Bugün Üstad Necip Fazıl’dan bir iman şelalesi sunarak, biz müminlere de sirayet etmesi duasıyla yazıya başlamak istiyorum.
Üstad’ın 13 Mayıs 1949’da (Çerçeve) yazdığı yazı şöyle:
“Muhal farz (olması imkânsız ama varsayalım ki):
Sonsuz fezanın dibine varsalar… Sonu nihayeti bulsalar ve o “hiç” çıksa…
Bütün kâinat, bana en uzak yıldızından, en yakın ağacına kadar küfür ve şüphede ısrar etse…
Sistemli, teşkilatlı ve teçhizatlı (donanımlı) küfür, aya secde ettirecek, güneşe elektrik faturası kestirecek kehkeşanı (samanyolu) sarayına halı diye döşetecek marifete erse ve bütün bu marifetleri küfre bağlasa…
İnsanı ölümden kurtarsalar, ölenleri diriltseler, ebedi hayatın sırrını bulmuş gibi görünseler…

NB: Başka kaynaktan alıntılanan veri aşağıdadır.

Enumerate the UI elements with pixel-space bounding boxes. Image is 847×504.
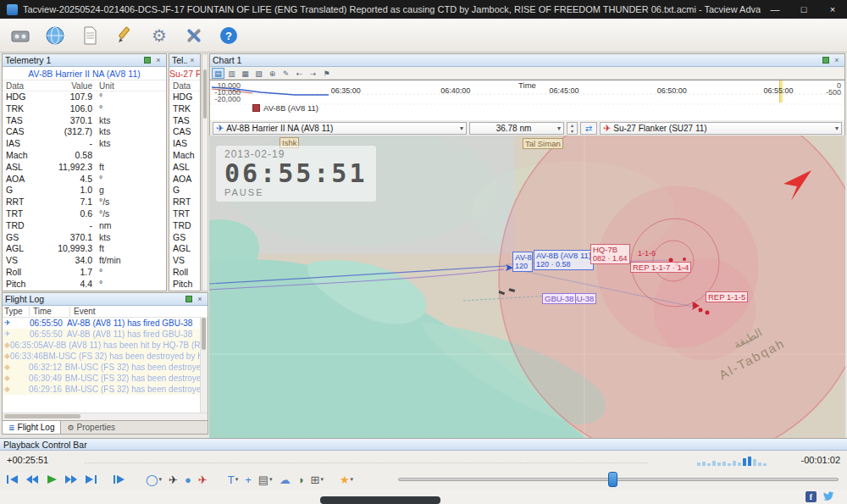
telemetry-row[interactable]: TRK106.0°: [3, 103, 166, 115]
tab-flight-log[interactable]: ≣ Flight Log: [3, 421, 61, 434]
map-unit-label[interactable]: GBU-38: [542, 293, 576, 304]
flight-log-row[interactable]: ✈06:55:50AV-8B (AV8 11) has fired GBU-38: [3, 329, 208, 340]
windows-tool-button[interactable]: ⊞▾: [307, 472, 325, 487]
telemetry-row[interactable]: G: [169, 185, 200, 197]
skip-end-button[interactable]: [81, 472, 99, 487]
telemetry-row[interactable]: TRD-nm: [3, 220, 166, 232]
chart-view-2[interactable]: ▥: [225, 68, 238, 79]
telemetry-1-object[interactable]: AV-8B Harrier II NA (AV8 11): [3, 67, 166, 80]
distance-select[interactable]: 36.78 nm ▾: [469, 122, 564, 135]
measure-tool-button[interactable]: +: [242, 472, 254, 487]
camera-aircraft-button[interactable]: ✈: [166, 472, 180, 487]
telemetry-row[interactable]: Mach: [169, 150, 200, 162]
telemetry-scrollbar[interactable]: [202, 53, 208, 291]
chart-view-3[interactable]: ▦: [239, 68, 252, 79]
flight-log-row[interactable]: ◆06:32:12BM-USC (FS 32) has been destroy…: [3, 362, 208, 373]
flight-log-row[interactable]: ◆06:35:05AV-8B (AV8 11) has been hit by …: [3, 340, 208, 351]
telemetry-row[interactable]: RRT7.1°/s: [3, 197, 166, 208]
primary-object-select[interactable]: ✈ AV-8B Harrier II NA (AV8 11) ▾: [213, 122, 467, 135]
scrollbar-thumb[interactable]: [4, 414, 80, 418]
close-panel-icon[interactable]: ×: [187, 55, 197, 66]
telemetry-row[interactable]: Roll1.7°: [3, 267, 166, 279]
telemetry-row[interactable]: IAS: [169, 138, 200, 150]
float-panel-icon[interactable]: [822, 57, 829, 64]
online-globe-button[interactable]: [42, 22, 69, 49]
flight-log-vscrollbar[interactable]: [200, 317, 208, 413]
telemetry-row[interactable]: HDG107.9°: [3, 91, 166, 103]
tab-properties[interactable]: ⚙ Properties: [61, 421, 121, 434]
layers-tool-button[interactable]: ▤▾: [256, 472, 275, 487]
minimize-button[interactable]: —: [761, 0, 789, 19]
chart-plot-area[interactable]: Time AV-8B (AV8 11) 06:35:0006:40:0006:4…: [210, 80, 844, 120]
telemetry-row[interactable]: GS370.1kts: [3, 232, 166, 244]
slider-handle[interactable]: [608, 472, 617, 487]
camera-weapon-button[interactable]: ✈: [196, 472, 210, 487]
slider-track[interactable]: [398, 478, 839, 481]
map-unit-label[interactable]: AV-8B (AV8 11)120 · 0.58: [534, 250, 594, 270]
telemetry-row[interactable]: ASL11,992.3ft: [3, 162, 166, 174]
map-unit-label[interactable]: HQ-7B082 · 1.64: [590, 244, 630, 264]
telemetry-row[interactable]: IAS-kts: [3, 138, 166, 150]
float-panel-icon[interactable]: [144, 57, 151, 64]
edit-tool[interactable]: ✎: [280, 68, 292, 79]
weather-tool-button[interactable]: ☁: [277, 472, 293, 487]
flight-recorder-button[interactable]: [7, 22, 34, 49]
telemetry-row[interactable]: AGL: [169, 243, 200, 255]
distance-spinner[interactable]: ▴▾: [567, 122, 578, 135]
rewind-button[interactable]: [23, 472, 41, 487]
telemetry-row[interactable]: TRD: [169, 220, 200, 232]
fast-forward-button[interactable]: [62, 472, 80, 487]
pan-right-tool[interactable]: ⇢: [307, 68, 319, 79]
map-unit-label[interactable]: 1-1-6: [636, 249, 657, 258]
map-unit-label[interactable]: REP 1-1-5: [706, 291, 748, 302]
facebook-icon[interactable]: f: [805, 491, 817, 502]
zoom-tool[interactable]: ⊕: [266, 68, 279, 79]
chart-view-1[interactable]: ▤: [212, 68, 224, 79]
terrain-tool-button[interactable]: ◑: [295, 472, 307, 487]
telemetry-row[interactable]: VS34.0ft/min: [3, 255, 166, 267]
telemetry-row[interactable]: HDG: [169, 91, 200, 103]
close-button[interactable]: ×: [818, 0, 847, 19]
step-forward-button[interactable]: [110, 472, 128, 487]
twitter-icon[interactable]: [822, 491, 835, 502]
document-button[interactable]: [76, 22, 103, 49]
telemetry-row[interactable]: Pitch4.4°: [3, 279, 166, 291]
map-unit-label[interactable]: REP 1-1-7 · 1-4: [630, 262, 691, 273]
close-panel-icon[interactable]: ×: [195, 294, 205, 305]
annotation-pen-button[interactable]: [111, 22, 138, 49]
telemetry-row[interactable]: TRT: [169, 208, 200, 220]
telemetry-row[interactable]: Pitch: [169, 279, 200, 291]
telemetry-row[interactable]: TAS370.1kts: [3, 115, 166, 127]
map-3d-view[interactable]: IshkTal SimanGBU-38GBU-38AV-8120AV-8B (A…: [209, 136, 845, 438]
close-panel-icon[interactable]: ×: [153, 55, 163, 66]
telemetry-row[interactable]: RRT: [169, 197, 200, 208]
telemetry-2-object[interactable]: Su-27 Flan...: [169, 67, 200, 80]
close-panel-icon[interactable]: ×: [832, 55, 842, 66]
map-unit-label[interactable]: AV-8120: [512, 252, 533, 272]
swap-objects-button[interactable]: ⇄: [580, 122, 597, 135]
pan-left-tool[interactable]: ⇠: [293, 68, 306, 79]
tools-button[interactable]: [180, 22, 208, 49]
flight-log-row[interactable]: ✈06:55:50AV-8B (AV8 11) has fired GBU-38: [3, 318, 208, 329]
flight-log-row[interactable]: ◆06:29:16BM-USC (FS 32) has been destroy…: [3, 384, 208, 395]
flight-log-hscrollbar[interactable]: [3, 413, 208, 420]
telemetry-row[interactable]: G1.0g: [3, 185, 166, 197]
play-button[interactable]: [42, 472, 60, 487]
telemetry-row[interactable]: TRK: [169, 103, 200, 115]
telemetry-row[interactable]: TAS: [169, 115, 200, 127]
labels-tool-button[interactable]: T▾: [225, 472, 241, 487]
telemetry-row[interactable]: CAS: [169, 126, 200, 138]
bookmark-tool[interactable]: ⚑: [320, 68, 333, 79]
camera-earth-button[interactable]: ●: [182, 472, 194, 487]
secondary-object-select[interactable]: ✈ Su-27 Flanker (SU27 11) ▾: [600, 122, 842, 135]
chart-legend[interactable]: AV-8B (AV8 11): [252, 103, 318, 113]
telemetry-row[interactable]: GS: [169, 232, 200, 244]
telemetry-row[interactable]: VS: [169, 255, 200, 267]
telemetry-row[interactable]: TRT0.6°/s: [3, 208, 166, 220]
favorites-button[interactable]: ★ ▾: [337, 474, 356, 486]
telemetry-row[interactable]: AOA4.5°: [3, 174, 166, 186]
settings-button[interactable]: ⚙: [146, 22, 173, 49]
float-panel-icon[interactable]: [185, 296, 192, 302]
map-place-label[interactable]: Tal Siman: [523, 138, 563, 149]
skip-start-button[interactable]: [3, 472, 21, 487]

Ve ve bunca insanlık, bir araya gelip Allah’a ve peygamberlerine inanan bir mümini, alemin en korkunç ve bulaştırıcı hastası diye kezzap şişeleri içinde yaksalar, eritseler, yok etseler…
Ben yine senin ve kâinatı yüzüsuyu hürmetine yarattığın Sevgilinin, çizgisi çizgisine ve noktası noktasına yolu üzerinde kalacağım!..”
Bu iman bilinci olmadan bir insanın “mümin” olabilmesi mümkün müdür?
Çağımız Müslümanlarının en büyün sorunu ve inanç çıkmazı, dünya hayatını “ebedi” sanması ve bu aldanışını yeryüzüne yaymasıdır. Pamuk ipliğine bağlı bir imanın yeryüzünü şekillendirmesi nasıl mümkün olsun?
Duygusal bir eğitimden geçmemiş, Allah’ın ayetleri olan ilmi, duyu yoluyla elde edememiş olan Müslümanlar, imanlarının şer güçler tarafından kemirilmesinin önüne geçemezler. Allah’ın, Kitabında yeryüzüne halife olarak yarattığını söylediği insana ne kadar uzak yaşıyoruz!
Ne yazık ki, bu emri bilmeyenler ve tanımayanlar, bilinçsizce ilahi emri yerine getirirken, bizler bu emrin bodrum katında yaşıyoruz. Dünyada dengesiz bir hayatın var olmasının temel sebebi bence budur; duygusuz bir eğitim, duyusuz bir ilim.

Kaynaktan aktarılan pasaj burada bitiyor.